January 30, 2005

Thoughts on combat first aid

I agree with Patrick. This is a soldiers' must-read.

Posted by BruceR at 06:19 PM

Reader mail

I still feel occasionally guilty about axing the Flitters forum, so I do try to post reader responses when I can, so that this doesn't become a perfect echo chamber. Here's this week's haul, all relating to recent posts on Canadian defence, unabridged:

The Diefenbakerite Chas T. (whose blog I dearly miss) writes:

Gosh, I know it's been a rough January Bruce, but it seems you've developed a real case of the blues. Why so pessimistic? Why would the Yanks would torpedo Canada's defence industry? After all, it is substantially owned by American corporations, as is most of Canada's industry. So why would King George undermine the interest of his super-national corporate buddies? After all a buck is still buck.

And Uncle Jack, in his doting years has turned sadly continentalist. It's a shame to see such a mighty Canuck now shilling for the defence industry. Is he really that hard-up for bread?

Missile defence? Has Jack forgotten perfidious Camelot and the Bomarc fiasco so soon? It's just bluff and fearmongering. Who knows what Bush really said? The Liberals are already commited to NMD and they're trying to scare Canadians.

The free-rider thing always makes me chuckle because over the last almost two centuries what exactly has perfidious Albion and Camelot defended we poor undeserving Canucks against? And when we make a committment, as poor misguided Sir Robert did in 1915, we're treated like some sort of 'toy automata'.

Bring it on Yanks!!!

Rick G. writes:

Anyone who has been reading Flit should be hearing the arguments against Canada sinking serious money into Bush's BMD in their sleep. Bush's questions are based on the assumption that American allies face the same threats as the U.S.A. itself, and that assumption is demonstrably false.

Nonetheless, I challenge you to find a single American who does not believe this false assumption. Americans take it as an article of faith that they are protecting their own values for good of the whole world, and they assume by corollary, that a threat to the U.S. is a threat to good people all over the world. Americans just can't understand why Canadians don't get worked up over the same threats as they do, and that is why they are so confounded when an erstwhile ally doesn't want to get on board, and can't be convinced to do so out of self-interest. They assume Canadians are trying to get something for free, when in reality, we don't want what the U.S. is selling, even if it is free.

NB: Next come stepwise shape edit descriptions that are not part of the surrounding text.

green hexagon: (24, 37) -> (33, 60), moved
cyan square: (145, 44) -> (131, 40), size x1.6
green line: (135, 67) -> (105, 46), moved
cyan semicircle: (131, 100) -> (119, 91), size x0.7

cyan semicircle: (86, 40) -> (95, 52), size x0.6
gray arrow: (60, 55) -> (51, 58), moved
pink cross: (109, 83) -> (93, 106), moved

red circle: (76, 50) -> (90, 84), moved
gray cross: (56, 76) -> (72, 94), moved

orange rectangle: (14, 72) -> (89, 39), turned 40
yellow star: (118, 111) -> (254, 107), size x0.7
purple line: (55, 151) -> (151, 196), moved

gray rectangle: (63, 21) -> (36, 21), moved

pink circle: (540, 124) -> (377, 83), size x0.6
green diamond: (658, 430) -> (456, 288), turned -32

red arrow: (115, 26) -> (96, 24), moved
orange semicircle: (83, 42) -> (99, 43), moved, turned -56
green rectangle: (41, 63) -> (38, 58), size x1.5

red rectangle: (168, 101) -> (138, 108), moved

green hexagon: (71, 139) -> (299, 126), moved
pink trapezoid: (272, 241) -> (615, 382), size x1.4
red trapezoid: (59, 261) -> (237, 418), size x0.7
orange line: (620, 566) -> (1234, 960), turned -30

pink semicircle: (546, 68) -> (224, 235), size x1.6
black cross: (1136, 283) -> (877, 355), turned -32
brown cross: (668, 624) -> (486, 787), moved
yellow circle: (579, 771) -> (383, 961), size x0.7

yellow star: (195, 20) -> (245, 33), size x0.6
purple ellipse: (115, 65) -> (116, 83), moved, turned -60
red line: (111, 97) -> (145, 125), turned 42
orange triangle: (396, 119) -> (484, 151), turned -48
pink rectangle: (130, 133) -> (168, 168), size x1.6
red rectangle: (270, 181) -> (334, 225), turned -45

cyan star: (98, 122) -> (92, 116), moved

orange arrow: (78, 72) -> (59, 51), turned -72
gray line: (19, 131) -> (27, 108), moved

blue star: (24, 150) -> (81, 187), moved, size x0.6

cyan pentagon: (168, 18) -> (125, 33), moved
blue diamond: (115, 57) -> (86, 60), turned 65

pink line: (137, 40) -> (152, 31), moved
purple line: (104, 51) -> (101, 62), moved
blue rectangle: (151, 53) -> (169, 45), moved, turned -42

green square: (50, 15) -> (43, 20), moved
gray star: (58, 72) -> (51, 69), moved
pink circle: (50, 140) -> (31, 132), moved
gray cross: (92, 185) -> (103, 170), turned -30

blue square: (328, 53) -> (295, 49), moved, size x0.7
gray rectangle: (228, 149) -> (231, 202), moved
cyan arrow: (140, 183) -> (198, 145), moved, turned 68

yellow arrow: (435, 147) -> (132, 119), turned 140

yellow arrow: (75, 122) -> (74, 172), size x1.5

Regarding your question that Prof. Granatstein is paraphrasing: I'm not saying this is a good answer, but the only thing I can think of that will convince Canadians (as opposed to just myself) to spend serious money on our military is a serious threat from the United States. If the U.S. threatens to control foreign and domestic policy for us (in a more obvious way than they do right now),that could be enough to tip the scales of Canadian public opinion. Deep down, most Canadians are still waiting for the next Fenian raid. How else could Richard Rohmer have ever sold any books? It's an argument Lloyd Axworthy has been making for years, and up until now, most Canadians just haven't seen the U.S. as a realistic threat in the same way that the Chancellor of the University of Winnipeg does. If Bush talked to Canadians the way he talked to Paul Martin, all those faint-hearted Liberal voters in Ontario would be more than happy to see the DND budget swell.

TM Lutas writes:

In the next decade, you're going to have multiple private rocket companies launching from all over the world. Heck, if my birth nation of Romania fielded a credible team for the X Prize, I'm telling you that there are going to be dozens of designs in service launching from all over the world and with highly variable security systems in place. How, absent a missile defense system, do you shoot down a hijacked private orbital rocket loaded with a dirty bomb or something more lethal? How are you going to have a system you're semi-confident will
work a decade from now if you don't start today?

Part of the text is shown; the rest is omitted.